We watched them disappear beneath a low bush on the other side.
“Well, well! A fine, disciplined body of troops,” said Camilla.
She picked up her glasses again, and resumed her study of the beach below, dwelling for some time on the nearest group. It was still active, apparently without purpose. After watching for some minutes she said: “They’re digging. Scooping a hollow.”
I looked, too. She seemed to be right. There was now a sloping bank of sand to one side that I had not seen there before. But what the purpose was I could not make out. There were too many spiders scrambling about the excavation for me to see it clearly. Presently, however, Camilla laid down her glasses, with a sigh.
“Well, well, well!” she said again.
“What is it?”I asked.
“Turtle’s eggs.

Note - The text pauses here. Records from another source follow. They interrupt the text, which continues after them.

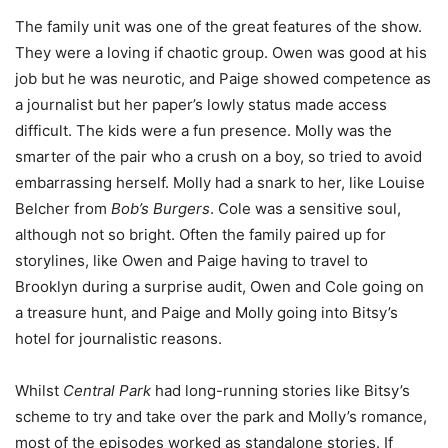
The family unit was one of the great features of the show.
They were a loving if chaotic group. Owen was good at his
job but he was neurotic, and Paige showed competence as
a journalist but her paper’s lowly status made access
difficult. The kids were a fun presence. Molly was the
smarter of the pair who a crush on a boy, so tried to avoid
embarrassing herself. Molly had a snark to her, like Louise
Belcher from
Bob’s Burgers
. Cole was a sensitive soul,
although not so bright. Often the family paired up for
storylines, like Owen and Paige having to travel to
Brooklyn during a surprise audit, Owen and Cole going on
a treasure hunt, and Paige and Molly going into Bitsy’s
hotel for journalistic reasons.
Whilst
Central Park
had long-running stories like Bitsy’s
scheme to try and take over the park and Molly’s romance,
most of the episodes worked as standalone stories. If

That’s what they’re after,” she told me, and became thoughtful. Presently she lifted her gaze to the tegumented stretch of forest.
“I wonder what it’s like in there?” she murmured. “They’ve finished off the birds – presumably the eggs first, and then the birds themselves – they’ve reduced the insect population close to zero. Presumably they’ve polished off anything else that walked, or crawled. There can be very little left to eat there now but one another. The survival of the fittest, with a vengeance! They’ve been driven to hunting the sea margin for food. How long, I wonder, before they learn to catch fish?”